Affordable warmth fund should be for everyone, says LGA

20 Jan 12
Millions of struggling families will miss out on help from the government’s Green Deal energy efficiency scheme and could end up in fuel poverty, according to the Local Government Association.

By Nick Mann | 20 January 2012

Millions of struggling families will miss out on help from the government’s Green Deal energy efficiency scheme and could end up in fuel poverty, according to the Local Government Association.

Under the initiative, due to come into effect in October, homeowners identified as most in need of heating or insulation improvements to reduce their energy costs will be able to apply for money from a new Affordable Warmth Target fund.

However, the LGA says current proposals for the scheme exclude social housing landlords and tenants from applying for money from this pot, which will be made available only to those who buy or rent privately.

It argues that the Affordable Warmth Target is an obligation on energy companies and, as such, is being funded by money taken from everyone’s energy bills – including social housing tenants. Excluding these residents from the fund could hinder local authorities’ ability to help social housing tenants on low incomes, in fuel poverty and vulnerable to the effects of the cold.
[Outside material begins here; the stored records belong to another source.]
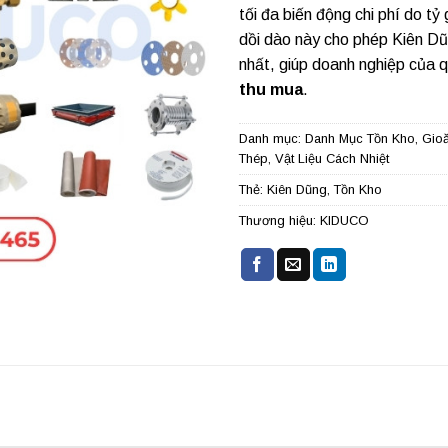
tối đa biến động chi phí do tỷ
dồi dào này cho phép Kiên D
nhất, giúp doanh nghiệp của 
thu mua
.
Danh mục:
Danh Mục Tồn Kho
,
Gio
Thép
,
Vật Liệu Cách Nhiệt
Thẻ:
Kiên Dũng
,
Tồn Kho
Thương hiệu:
KIDUCO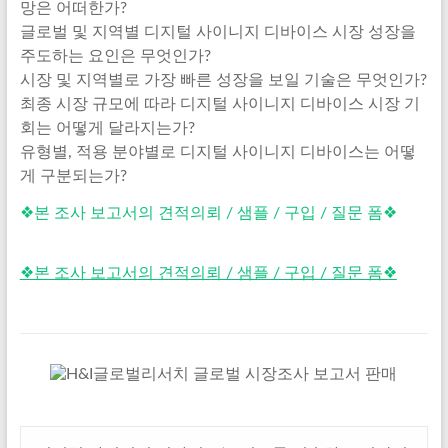
망은 어떠한가?
글로벌 및 지역별 디지털 사이니지 디바이스 시장 성장을
주도하는 요인은 무엇인가?
시장 및 지역별로 가장 빠른 성장을 보일 기술은 무엇인가?
최종 시장 규모에 따라 디지털 사이니지 디바이스 시장 기
회는 어떻게 달라지는가?
유형별, 적용 분야별로 디지털 사이니지 디바이스는 어떻
게 구분되는가?
❖본 조사 보고서의 견적의뢰 / 샘플 / 구입 / 질문 폼❖
❖본 조사 보고서의 견적의뢰 / 샘플 / 구입 / 질문 폼❖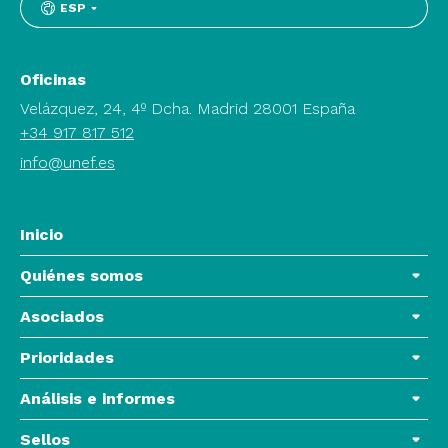
ESP
Oficinas
Velázquez, 24, 4º Dcha. Madrid 28001 España
+34 917 817 512
info@unef.es
Inicio
Quiénes somos
Asociados
Prioridades
Análisis e informes
Sellos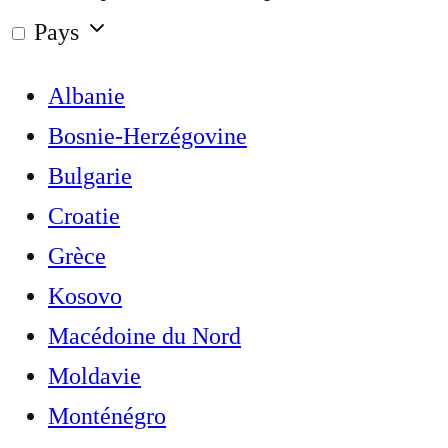
Pays
Albanie
Bosnie-Herzégovine
Bulgarie
Croatie
Grèce
Kosovo
Macédoine du Nord
Moldavie
Monténégro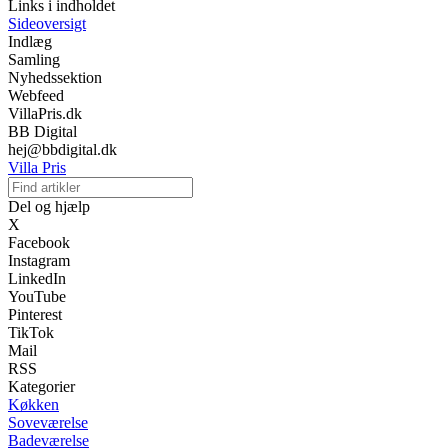
Links i indholdet
Sideoversigt
Indlæg
Samling
Nyhedssektion
Webfeed
VillaPris.dk
BB Digital
hej@bbdigital.dk
Villa Pris
Del og hjælp
X
Facebook
Instagram
LinkedIn
YouTube
Pinterest
TikTok
Mail
RSS
Kategorier
Køkken
Soveværelse
Badeværelse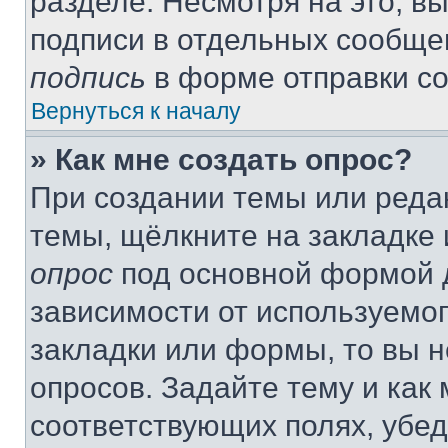
разделе. Несмотря на это, в
подписи в отдельных сообще
подпись
в форме отправки с
Вернуться к началу
» Как мне создать опрос?
При создании темы или реда
темы, щёлкните на закладке
опрос
под основной формой д
зависимости от используемог
закладки или формы, то вы н
опросов. Задайте тему и как
соответствующих полях, убе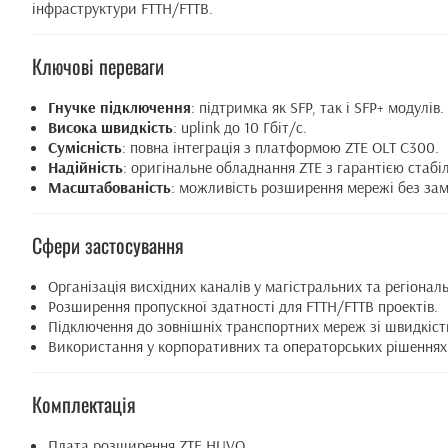
інфраструктури FTTH/FTTB.
Ключові переваги
Гнучке підключення
: підтримка як SFP, так і SFP+ модулів.
Висока швидкість
: uplink до 10 Гбіт/с.
Сумісність
: повна інтеграція з платформою ZTE OLT C300.
Надійність
: оригінальне обладнання ZTE з гарантією стабі
Масштабованість
: можливість розширення мережі без зам
Сфери застосування
Організація висхідних каналів у магістральних та регіонал
Розширення пропускної здатності для FTTH/FTTB проектів.
Підключення до зовнішніх транспортних мереж зі швидкістю
Використання у корпоративних та операторських рішеннях 
Комплектація
Плата розширення ZTE HUVQ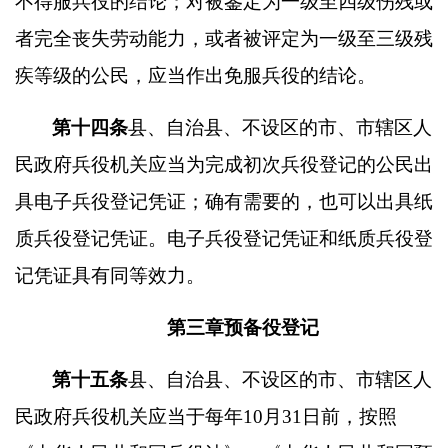
不得服兵役的结论；对被鉴定为一级至四级伤残或
者完全丧失劳动能力，或者被评定为一级至三级残
疾等级的公民，应当作出免服兵役的结论。
第十四条
县、自治县、不设区的市、市辖区人
民政府兵役机关应当为完成初次兵役登记的公民出
具电子兵役登记凭证；确有需要的，也可以出具纸
质兵役登记凭证。电子兵役登记凭证和纸质兵役登
记凭证具有同等效力。
第三章预备役登记
第十五条
县、自治县、不设区的市、市辖区人
民政府兵役机关应当于每年
10
月
31
日前，按照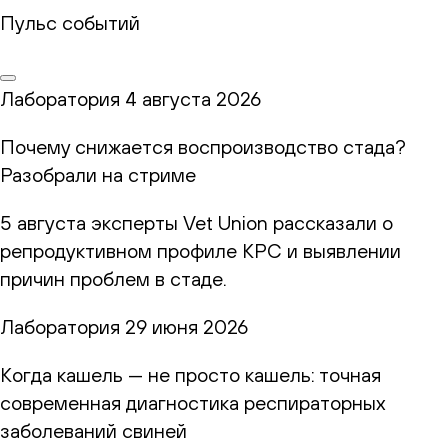
Пульс событий
Лаборатория
4 августа 2026
Почему снижается воспроизводство стада?
Разобрали на стриме
5 августа эксперты Vet Union рассказали о
репродуктивном профиле КРС и выявлении
причин проблем в стаде.
Лаборатория
29 июня 2026
Когда кашель — не просто кашель: точная
современная диагностика респираторных
заболеваний свиней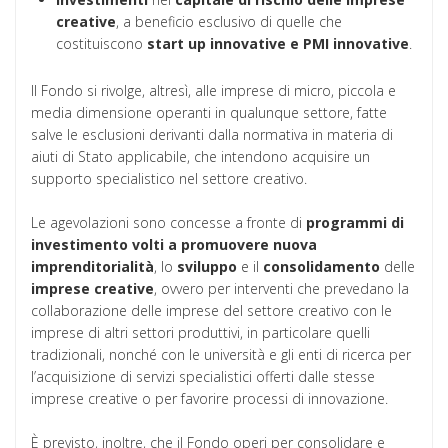
creative
, a beneficio esclusivo di quelle che
costituiscono
start up innovative e PMI innovative
.
Il Fondo si rivolge, altresì, alle imprese di micro, piccola e
media dimensione operanti in qualunque settore, fatte
salve le esclusioni derivanti dalla normativa in materia di
aiuti di Stato applicabile, che intendono acquisire un
supporto specialistico nel settore creativo.
Le agevolazioni sono concesse a fronte di
programmi di
investimento volti a promuovere nuova
imprenditorialità
, lo
sviluppo
e il
consolidamento
delle
imprese
creative
, ovvero per interventi che prevedano la
collaborazione delle imprese del settore creativo con le
imprese di altri settori produttivi, in particolare quelli
tradizionali, nonché con le università e gli enti di ricerca per
l’acquisizione di servizi specialistici offerti dalle stesse
imprese creative o per favorire processi di innovazione.
È previsto, inoltre, che il Fondo operi per consolidare e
David Parsons, chair of the LGA environment board, said: ‘We want to get behind the government’s Green Deal but councils cannot endorse an approach which explicitly excludes some of the poorest and most vulnerable living in our social housing.’

He said the approach would be a ‘double blow’ to residents in social housing who also lost out when the government cut the support available to solar power installations under the Feed-in Tariff.

Parsons added: ‘Even after the recent reductions announced by the energy companies, gas and electricity bills are going up year on year and those on the lowest incomes need help to ensure they are not priced out of being able to afford to heat their homes.

‘We urge government to reconsider any decision to exclude social tenants from an initiative designed to support the most vulnerable and to put in place strong safeguards which ensure that energy companies are no longer able to cherry pick households who can afford to contribute the most money to the Green Deal.’

The LGA has sent a joint letter with the National Housing Federation to energy and climate change minister Greg Barker to raise its concerns over the issue. A consultation on the Green Deal plans closed on January 18.

A spokeswoman for the Department of Energy and Climate Change said: ‘Ninety-two per cent of social housing now meets the Decent Homes Standard, which requires all homes to have a heating system and basic level of insulation, so it makes sense to concentrate affordable warmth in low income and vulnerable homes where it can make the most difference.’